Средиземноморская Франция в раннее средневековье. Проблема становления феодализма - Игорь Святославович Филиппов
Шрифт:
Интервал:
Закладка:
Этот парадокс был связан, по-видимому, с невозможностью перешагнуть через некоторые положения К. Маркса, сегодня уже не воспринимаемые как бесспорные. Так, зная, конечно же, что крепостничество не было всегда и везде преобладающей формой зависимости, К. Маркс принимал ее за логически нормальную для феодализма[4499]. И именно в отработочной ренте, наиболее тесно связанной с крепостничеством и особенно обременительной для крестьянина, он видел истинное воплощение сущности докапиталистической ренты, рассматривая продуктовую и денежную ренты как ее превращенные и уже чреватые новым содержанием формы[4500]. Поэтому, хотя лишение крестьянина всего прибавочного продукта не было ни самым массовым, ни даже среднестатистическим для феодализма явлением, оно виделось ему неким пределом, к достижению которого субъективно стремился каждый феодал и объективно — феодальная система в целом. Справедливости ради, следует сказать, что анализируя эволюцию феодальных отношений и их трансформацию в буржуазные, К. Маркс в значительной мере абстрагировался от этой логики, свидетельством чему, например, его наблюдения о копигольде. В своих общих рассуждениях об экономической истории, в том числе о специфике феодального накопления, он также исходил из более правдоподобных представлений. Но лучшей защитой К. Марксу служит тот факт, что и век спустя его мысли вызывают интерес и приглашают к размышлению.

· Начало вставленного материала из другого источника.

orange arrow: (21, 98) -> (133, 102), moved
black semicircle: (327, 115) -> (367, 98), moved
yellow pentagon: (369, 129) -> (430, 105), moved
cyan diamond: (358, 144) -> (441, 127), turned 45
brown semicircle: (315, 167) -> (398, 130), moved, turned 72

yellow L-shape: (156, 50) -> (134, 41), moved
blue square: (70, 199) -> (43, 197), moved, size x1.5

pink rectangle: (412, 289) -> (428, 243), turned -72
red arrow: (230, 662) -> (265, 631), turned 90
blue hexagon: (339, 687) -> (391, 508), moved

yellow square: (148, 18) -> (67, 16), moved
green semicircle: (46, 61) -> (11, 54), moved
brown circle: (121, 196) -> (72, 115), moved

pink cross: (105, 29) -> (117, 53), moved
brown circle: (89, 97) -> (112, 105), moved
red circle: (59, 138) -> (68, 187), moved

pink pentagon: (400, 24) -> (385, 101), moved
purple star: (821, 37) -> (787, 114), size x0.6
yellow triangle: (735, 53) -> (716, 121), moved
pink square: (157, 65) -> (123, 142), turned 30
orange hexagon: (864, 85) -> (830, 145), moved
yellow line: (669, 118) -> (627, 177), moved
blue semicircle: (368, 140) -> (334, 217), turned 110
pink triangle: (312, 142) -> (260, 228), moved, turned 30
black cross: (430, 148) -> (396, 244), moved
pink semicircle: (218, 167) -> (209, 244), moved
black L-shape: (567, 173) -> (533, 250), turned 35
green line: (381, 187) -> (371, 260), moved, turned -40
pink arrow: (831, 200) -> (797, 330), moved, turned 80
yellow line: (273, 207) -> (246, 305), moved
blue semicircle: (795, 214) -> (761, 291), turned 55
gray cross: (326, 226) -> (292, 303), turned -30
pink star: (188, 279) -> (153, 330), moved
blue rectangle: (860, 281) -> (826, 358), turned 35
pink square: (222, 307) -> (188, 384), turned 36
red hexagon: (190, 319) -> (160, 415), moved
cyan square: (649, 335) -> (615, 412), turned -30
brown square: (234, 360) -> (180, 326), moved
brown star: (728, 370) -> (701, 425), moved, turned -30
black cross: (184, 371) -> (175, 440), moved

Современная западная медиевистика также испытала влияние марксовой трактовки этого вопроса, однако определяющими для нее оказались другие историографические веяния. Суммируя немногие высказывания на этот счет в печати и впечатления от частных бесед, скажу, что, несмотря на различия в методологии и научном стиле, в данном случае французская историография зачастую также исходит из априорных соображений, зависящих от общих исторических представлений и идеологических установок автора. Ученые консервативного склада, склонные к романтическому восприятию средневековья, обычно исходят из презумпции безбедного существования зависимого крестьянства, по крайней мере, на землях церкви, нарушаемого лишь эпизодическими эксцессами, в целом, урегулированными в рамках Божьего мира. Напротив, исследователи, придерживающиеся либерально-социалистической традиции (сегодня, безусловно, преобладающей), считают самоочевидным факт эксплуатации и различаются лишь в оценке ее масштабов. По мнению П. Боннасси, она была тяжелой, тогда как, по мнению Б. Кюрсента, для такого суждения достаточных оснований нет. Ж.-П. Поли делает акцент на стадиальных различиях, М. Бурэн — на многообразии ситуаций, имевших место в одной и той же местности. И, конечно же, все подчеркивают высокую вероятность региональных различий, а значит, ограниченную репрезентативность своих выводов… Думаю, что французским коллегам следует самим определиться в этой историографической ситуации, слишком деликатной и интимной, чтобы иностранцу пристало высказывать о ней свое суждение. Замечу лишь, что если советским медиевистам, писавшим об этой проблеме, порой недоставало эмпирических данных, то во французской медиевистике наблюдается, скорее, дефицит интереса к экономической теории, мешающий обобщить все более богатый фактический материал.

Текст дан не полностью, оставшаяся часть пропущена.